(MATERIAL TO PROCESS begins)
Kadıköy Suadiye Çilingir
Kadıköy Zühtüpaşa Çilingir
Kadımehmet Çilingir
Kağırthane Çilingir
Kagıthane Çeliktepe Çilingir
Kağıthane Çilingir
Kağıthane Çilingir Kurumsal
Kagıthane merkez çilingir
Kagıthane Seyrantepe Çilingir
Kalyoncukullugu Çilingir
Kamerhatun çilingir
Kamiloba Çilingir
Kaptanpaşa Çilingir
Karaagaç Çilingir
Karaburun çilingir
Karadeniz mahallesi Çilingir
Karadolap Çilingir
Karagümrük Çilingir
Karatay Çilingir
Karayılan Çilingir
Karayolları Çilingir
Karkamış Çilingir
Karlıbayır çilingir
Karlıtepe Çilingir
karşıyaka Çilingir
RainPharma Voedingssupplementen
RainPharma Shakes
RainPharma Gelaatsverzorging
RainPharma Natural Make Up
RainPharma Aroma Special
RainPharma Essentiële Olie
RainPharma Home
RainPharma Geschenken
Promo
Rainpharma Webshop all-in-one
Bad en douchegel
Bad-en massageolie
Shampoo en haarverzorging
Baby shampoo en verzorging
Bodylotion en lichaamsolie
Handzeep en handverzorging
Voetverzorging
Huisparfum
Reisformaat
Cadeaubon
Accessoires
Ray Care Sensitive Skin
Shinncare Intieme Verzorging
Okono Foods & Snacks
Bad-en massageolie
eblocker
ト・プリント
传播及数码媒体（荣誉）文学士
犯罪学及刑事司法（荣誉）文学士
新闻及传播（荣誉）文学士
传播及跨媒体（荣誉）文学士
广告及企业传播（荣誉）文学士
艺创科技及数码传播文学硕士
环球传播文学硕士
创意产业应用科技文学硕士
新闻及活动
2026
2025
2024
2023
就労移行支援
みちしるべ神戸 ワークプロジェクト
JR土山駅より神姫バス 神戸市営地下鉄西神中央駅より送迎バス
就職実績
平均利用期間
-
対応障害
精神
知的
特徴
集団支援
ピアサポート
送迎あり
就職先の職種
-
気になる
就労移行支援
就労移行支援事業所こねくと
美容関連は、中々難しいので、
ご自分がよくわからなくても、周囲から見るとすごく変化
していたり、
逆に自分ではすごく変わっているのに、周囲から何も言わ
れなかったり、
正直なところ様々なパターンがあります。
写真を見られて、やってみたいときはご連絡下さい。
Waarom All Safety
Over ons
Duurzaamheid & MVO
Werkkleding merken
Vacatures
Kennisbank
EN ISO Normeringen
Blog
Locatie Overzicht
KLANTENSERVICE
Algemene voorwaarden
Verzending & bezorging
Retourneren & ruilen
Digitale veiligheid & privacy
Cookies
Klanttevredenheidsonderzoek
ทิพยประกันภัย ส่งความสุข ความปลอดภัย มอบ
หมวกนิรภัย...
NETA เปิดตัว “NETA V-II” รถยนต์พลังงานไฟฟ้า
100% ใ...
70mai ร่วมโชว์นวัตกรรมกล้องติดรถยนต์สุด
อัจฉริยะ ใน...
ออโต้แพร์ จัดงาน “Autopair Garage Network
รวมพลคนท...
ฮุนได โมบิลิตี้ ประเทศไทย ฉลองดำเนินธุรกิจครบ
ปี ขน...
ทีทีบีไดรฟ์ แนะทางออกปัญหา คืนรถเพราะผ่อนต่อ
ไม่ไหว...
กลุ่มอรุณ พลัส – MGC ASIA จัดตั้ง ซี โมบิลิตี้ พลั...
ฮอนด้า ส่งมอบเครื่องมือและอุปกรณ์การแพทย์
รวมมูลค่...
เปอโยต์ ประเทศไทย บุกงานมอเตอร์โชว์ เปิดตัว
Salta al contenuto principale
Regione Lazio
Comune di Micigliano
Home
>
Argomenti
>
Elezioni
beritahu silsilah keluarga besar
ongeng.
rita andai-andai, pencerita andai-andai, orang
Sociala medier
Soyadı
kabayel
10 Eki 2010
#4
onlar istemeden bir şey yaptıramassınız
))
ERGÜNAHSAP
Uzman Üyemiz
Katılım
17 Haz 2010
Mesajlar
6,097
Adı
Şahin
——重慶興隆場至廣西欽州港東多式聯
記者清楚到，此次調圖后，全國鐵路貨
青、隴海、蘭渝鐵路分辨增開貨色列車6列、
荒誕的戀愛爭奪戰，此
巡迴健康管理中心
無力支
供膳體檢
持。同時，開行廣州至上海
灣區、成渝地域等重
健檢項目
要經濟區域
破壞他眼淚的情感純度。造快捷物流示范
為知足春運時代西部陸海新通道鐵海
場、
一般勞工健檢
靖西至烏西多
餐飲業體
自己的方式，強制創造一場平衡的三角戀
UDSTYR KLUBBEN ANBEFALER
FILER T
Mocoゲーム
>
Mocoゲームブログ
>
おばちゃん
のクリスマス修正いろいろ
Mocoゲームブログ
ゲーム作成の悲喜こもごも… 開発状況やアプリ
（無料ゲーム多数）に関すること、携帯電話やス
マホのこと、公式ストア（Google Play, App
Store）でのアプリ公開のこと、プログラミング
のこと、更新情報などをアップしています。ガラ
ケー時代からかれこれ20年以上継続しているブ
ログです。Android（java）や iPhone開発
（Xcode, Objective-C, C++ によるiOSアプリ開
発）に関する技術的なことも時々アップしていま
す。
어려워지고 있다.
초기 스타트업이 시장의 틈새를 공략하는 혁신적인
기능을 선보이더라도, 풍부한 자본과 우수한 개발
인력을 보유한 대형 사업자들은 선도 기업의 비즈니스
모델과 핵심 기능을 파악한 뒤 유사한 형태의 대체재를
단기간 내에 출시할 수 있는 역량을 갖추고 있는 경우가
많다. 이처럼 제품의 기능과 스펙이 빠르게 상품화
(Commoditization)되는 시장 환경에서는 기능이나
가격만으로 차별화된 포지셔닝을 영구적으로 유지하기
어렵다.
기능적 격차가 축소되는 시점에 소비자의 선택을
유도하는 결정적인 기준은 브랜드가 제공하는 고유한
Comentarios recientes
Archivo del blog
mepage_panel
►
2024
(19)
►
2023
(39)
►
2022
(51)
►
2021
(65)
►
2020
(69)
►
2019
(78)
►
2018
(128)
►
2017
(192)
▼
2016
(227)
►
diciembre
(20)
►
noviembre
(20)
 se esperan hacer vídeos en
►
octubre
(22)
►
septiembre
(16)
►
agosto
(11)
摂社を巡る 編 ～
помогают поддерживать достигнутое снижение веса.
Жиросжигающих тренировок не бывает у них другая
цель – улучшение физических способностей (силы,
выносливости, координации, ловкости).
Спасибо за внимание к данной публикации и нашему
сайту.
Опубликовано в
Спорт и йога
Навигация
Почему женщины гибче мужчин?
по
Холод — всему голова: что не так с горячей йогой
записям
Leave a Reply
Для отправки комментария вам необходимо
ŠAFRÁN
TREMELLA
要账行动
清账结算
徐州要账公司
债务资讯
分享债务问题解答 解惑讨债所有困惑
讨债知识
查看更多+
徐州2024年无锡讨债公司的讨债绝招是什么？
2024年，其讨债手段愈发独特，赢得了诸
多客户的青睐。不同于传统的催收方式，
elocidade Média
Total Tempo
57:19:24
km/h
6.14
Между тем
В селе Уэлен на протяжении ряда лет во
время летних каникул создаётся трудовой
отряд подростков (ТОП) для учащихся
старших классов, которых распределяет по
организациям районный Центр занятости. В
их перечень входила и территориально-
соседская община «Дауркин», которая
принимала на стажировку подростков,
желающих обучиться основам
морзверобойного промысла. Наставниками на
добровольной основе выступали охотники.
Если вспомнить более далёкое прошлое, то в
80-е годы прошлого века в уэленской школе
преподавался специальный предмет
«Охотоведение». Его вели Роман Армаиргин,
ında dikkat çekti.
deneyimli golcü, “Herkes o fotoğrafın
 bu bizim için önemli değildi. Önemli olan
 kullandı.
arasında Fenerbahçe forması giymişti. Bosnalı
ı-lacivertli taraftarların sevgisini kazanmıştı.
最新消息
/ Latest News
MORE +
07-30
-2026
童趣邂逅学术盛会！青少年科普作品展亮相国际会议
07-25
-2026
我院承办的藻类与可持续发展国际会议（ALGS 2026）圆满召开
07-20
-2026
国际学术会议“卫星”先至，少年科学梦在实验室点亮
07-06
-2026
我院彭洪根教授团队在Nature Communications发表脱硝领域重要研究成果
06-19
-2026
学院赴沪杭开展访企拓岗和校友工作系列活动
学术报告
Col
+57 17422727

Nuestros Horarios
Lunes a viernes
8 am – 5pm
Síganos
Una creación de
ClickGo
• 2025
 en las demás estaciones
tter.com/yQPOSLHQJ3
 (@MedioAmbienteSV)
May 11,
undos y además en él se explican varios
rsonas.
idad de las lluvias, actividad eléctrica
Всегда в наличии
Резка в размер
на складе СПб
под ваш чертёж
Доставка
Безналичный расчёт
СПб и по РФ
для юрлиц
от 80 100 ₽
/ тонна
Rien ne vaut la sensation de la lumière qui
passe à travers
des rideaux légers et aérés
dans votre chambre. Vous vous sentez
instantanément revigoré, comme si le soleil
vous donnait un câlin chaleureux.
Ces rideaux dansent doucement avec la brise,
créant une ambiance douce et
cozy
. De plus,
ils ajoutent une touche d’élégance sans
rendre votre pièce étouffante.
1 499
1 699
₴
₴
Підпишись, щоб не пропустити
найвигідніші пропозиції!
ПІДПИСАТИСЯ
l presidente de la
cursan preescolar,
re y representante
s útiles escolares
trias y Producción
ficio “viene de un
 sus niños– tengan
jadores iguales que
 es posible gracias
(MATERIAL TO PROCESS ends)
=== WHAT IS EXPECTED ===
The answer is the lines above between the line holding "KLANTENSERVICE" and the line holding "기능을 선보이더라도, 풍부한 자본과 우수한 개발", inclusive, each written out exactly, and no others.

=== WRITTEN REPLY ===
KLANTENSERVICE
Algemene voorwaarden
Verzending & bezorging
Retourneren & ruilen
Digitale veiligheid & privacy
Cookies
Klanttevredenheidsonderzoek
ทิพยประกันภัย ส่งความสุข ความปลอดภัย มอบ
หมวกนิรภัย...
NETA เปิดตัว “NETA V-II” รถยนต์พลังงานไฟฟ้า
100% ใ...
70mai ร่วมโชว์นวัตกรรมกล้องติดรถยนต์สุด
อัจฉริยะ ใน...
ออโต้แพร์ จัดงาน “Autopair Garage Network
รวมพลคนท...
ฮุนได โมบิลิตี้ ประเทศไทย ฉลองดำเนินธุรกิจครบ
ปี ขน...
ทีทีบีไดรฟ์ แนะทางออกปัญหา คืนรถเพราะผ่อนต่อ
ไม่ไหว...
กลุ่มอรุณ พลัส – MGC ASIA จัดตั้ง ซี โมบิลิตี้ พลั...
ฮอนด้า ส่งมอบเครื่องมือและอุปกรณ์การแพทย์
รวมมูลค่...
เปอโยต์ ประเทศไทย บุกงานมอเตอร์โชว์ เปิดตัว
Salta al contenuto principale
Regione Lazio
Comune di Micigliano
Home
>
Argomenti
>
Elezioni
beritahu silsilah keluarga besar
ongeng.
rita andai-andai, pencerita andai-andai, orang
Sociala medier
Soyadı
kabayel
10 Eki 2010
#4
onlar istemeden bir şey yaptıramassınız
))
ERGÜNAHSAP
Uzman Üyemiz
Katılım
17 Haz 2010
Mesajlar
6,097
Adı
Şahin
——重慶興隆場至廣西欽州港東多式聯
記者清楚到，此次調圖后，全國鐵路貨
青、隴海、蘭渝鐵路分辨增開貨色列車6列、
荒誕的戀愛爭奪戰，此
巡迴健康管理中心
無力支
供膳體檢
持。同時，開行廣州至上海
灣區、成渝地域等重
健檢項目
要經濟區域
破壞他眼淚的情感純度。造快捷物流示范
為知足春運時代西部陸海新通道鐵海
場、
一般勞工健檢
靖西至烏西多
餐飲業體
自己的方式，強制創造一場平衡的三角戀
UDSTYR KLUBBEN ANBEFALER
FILER T
Mocoゲーム
>
Mocoゲームブログ
>
おばちゃん
のクリスマス修正いろいろ
Mocoゲームブログ
ゲーム作成の悲喜こもごも… 開発状況やアプリ
（無料ゲーム多数）に関すること、携帯電話やス
マホのこと、公式ストア（Google Play, App
Store）でのアプリ公開のこと、プログラミング
のこと、更新情報などをアップしています。ガラ
ケー時代からかれこれ20年以上継続しているブ
ログです。Android（java）や iPhone開発
（Xcode, Objective-C, C++ によるiOSアプリ開
発）に関する技術的なことも時々アップしていま
す。
어려워지고 있다.
초기 스타트업이 시장의 틈새를 공략하는 혁신적인
기능을 선보이더라도, 풍부한 자본과 우수한 개발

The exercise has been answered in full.